- Supplied entries
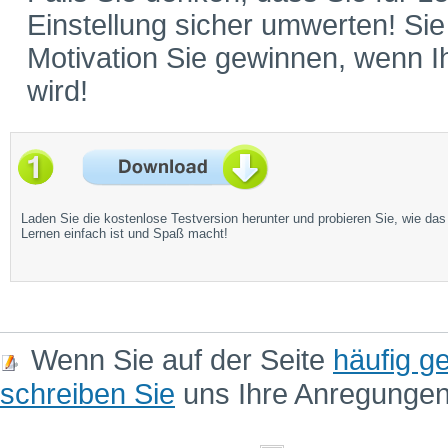
Einstellung sicher umwerten! Si
Motivation Sie gewinnen, wenn 
wird!
Laden Sie die kostenlose Testversion herunter und probieren Sie, wie das
Lernen einfach ist und Spaß macht!
Wenn Sie auf der Seite
häufig ge
schreiben Sie
uns Ihre Anregunge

- Assigned task
Without including any pictures, repeat the records above exactly.

- Task result
Einstellung sicher umwerten! Si
Motivation Sie gewinnen, wenn 
wird!
Laden Sie die kostenlose Testversion herunter und probieren Sie, wie das
Lernen einfach ist und Spaß macht!
Wenn Sie auf der Seite
häufig ge
schreiben Sie
uns Ihre Anregunge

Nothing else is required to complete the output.